Migration from Datasources

In previous releases, there was a Source type: File option in Datasources. Now, Datasources have been removed from ELITEA, and users can perform the same action through Artifacts.

How to migrate from Datasources to Artifacts:

  1. Upload your files: Navigate to ELITEAArtifacts and upload your files to a bucket (or drag & drop them directly)
  2. Create Artifact Toolkit: Go to Toolkits+ CreateArtifact and configure with your bucket name
  3. Index your data: Use the "Index Data" tool from the Artifact Toolkit to create searchable indexes
  4. Search and chat: Use the toolkit in conversations or agents to query your indexed content

This provides the same file indexing capabilities as the previous Datasources system with improved performance and integration.


Prerequisites

Before indexing Artifacts data, ensure you have:

  1. No Credential Required: Unlike other toolkits, Artifacts indexing doesn't require external credentials
  2. Vector Storage: PgVector selected in Settings → AI Configuration
  3. Embedding Model: Selected in AI Configuration (defaults available) → AI Configuration
  4. Artifact Toolkit: Configured with your bucket name, files uploaded to your Artifact buckets, and Index Data tool enabled
  5. Files in Bucket: At least one file uploaded to the Artifact bucket you want to index

Requirements

The Indexes interface requires: - PgVector and Embedding Model configured at the project level - The Index Data tool enabled in your toolkit configuration

Complete both project-level setup and toolkit configuration to access indexing functionality.

File Types Supported

The Artifact Toolkit supports indexing various file formats:

Document Formats: - Text files (.txt, .md) - Microsoft Word documents (.docx) - PDF files (.pdf) - Rich text format (.rtf)

Data Formats: - CSV files (.csv) - Excel spreadsheets (.xlsx, .xls) - JSON files (.json) - XML files (.xml)

Code & Configuration: - Source code files (.py, .js, .java, .cpp, etc.) - Configuration files (.yml, .yaml, .ini, .conf) - Documentation (.md, .rst)


Step-by-Step: Uploading Files to Artifacts

Before indexing, you need files in your Artifact buckets.
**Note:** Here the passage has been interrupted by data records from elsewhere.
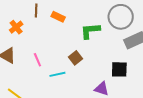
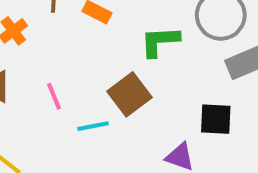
brown square: (76, 58) -> (129, 94), size x1.5

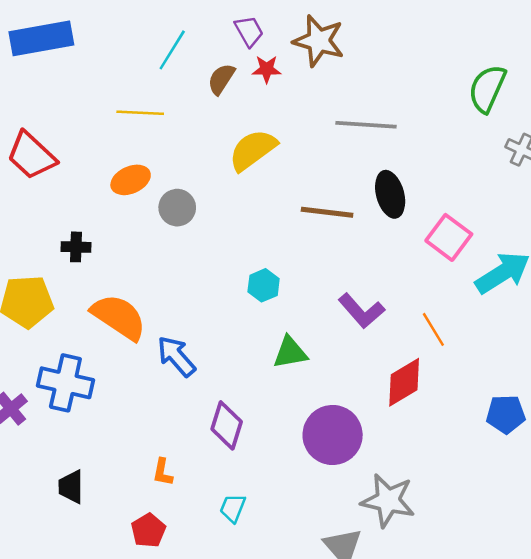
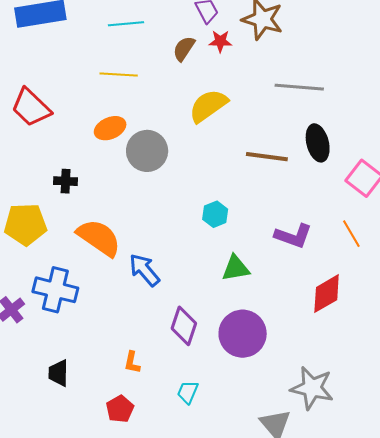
cyan line: (172, 50) -> (126, 24), moved, turned 52
gray circle: (177, 208) -> (147, 151), size x1.4
purple L-shape: (361, 311) -> (293, 236), turned -30
orange line: (433, 329) -> (351, 234), moved
purple circle: (333, 435) -> (243, 334), moved

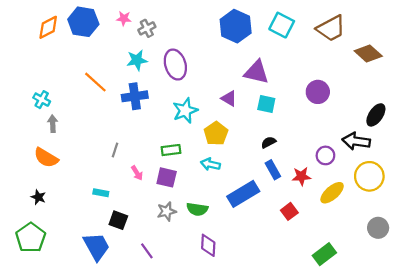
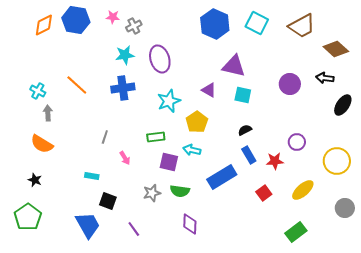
orange line: (95, 82) -> (77, 85), moved
black arrow: (356, 141) -> (325, 78), moved, size x0.7
purple square: (167, 177) -> (169, 162), moved
yellow ellipse: (332, 193) -> (303, 190), moved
You can upload files through:

Option 1: ELITEA Artifacts Menu

  1. Navigate to Artifacts: Click ELITEAArtifacts in the sidebar
  2. Create or Select Bucket: Create a new bucket or select an existing one
  3. Upload Files:
    • Click Upload: Click Upload button and select your files from the file browser
    • Drag & Drop: Alternatively, drag and drop files directly into the bucket area
  4. Verify Upload: Confirm files are listed in the bucket

Option 2: Using Artifact Toolkit Tools

  1. Configure Agent with Artifact Toolkit: Set up an agent with Artifact tools enabled
  2. Use Create File Tool: Create text-based files directly in the bucket

Bucket Management

For detailed instructions on managing Artifact buckets and files, see:


Step-by-Step: Configure Artifact Toolkit

  1. Create Toolkit: Navigate to Toolkits+ CreateArtifact
  2. Configure Basic Settings:
    • Set bucket name (no credentials required)
    • Configure PgVector connection for vector storage
    • Select embedding model for content processing
  3. Enable Tools: Select Index Data, List Collections, Search Index, Stepback Search Index, Stepback Summary Index, and Remove Index tools
  4. Save Configuration

Required Tool

The Index Data tool must be enabled for indexing functionality to be available. Without this tool, you cannot access the indexing interface.

Tool Overview:

  • Index Data: Creates searchable indexes from files stored in your Artifact bucket
  • List Collections: Lists all available collections/indexes to verify what's been indexed
  • Search Index: Performs semantic search across indexed content using natural language queries
  • Stepback Search Index: Advanced search that breaks down complex questions into simpler parts for better results
  • Stepback Summary Index: Generates summaries and insights from search results across indexed content
  • Remove Index: Deletes existing collections/indexes when you need to clean up or start fresh

Configuration Settings:

Setting Description Example Value
Bucket Name of the Artifact bucket containing files to index research-docs or project-files
PgVector Configuration Vector database connection for storing embeddings Select existing or create new PgVector config
Embedding Model AI model for converting text to vector embeddings text-embedding-3-small or text-embedding-ada-002

Bucket Naming

Use descriptive bucket names that reflect the content type. Underscores (_) are prohibited and should be replaced with hyphens (-).

Detailed Instructions

For complete toolkit configuration, see:


Step-by-Step: Index Artifacts Data

Alternative Indexing Method

While this guide focuses on the Indexes interface (recommended), you can also index data using the Test Settings panel in your toolkit configuration. The Indexes interface provides better visual feedback, progress monitoring, and index management capabilities.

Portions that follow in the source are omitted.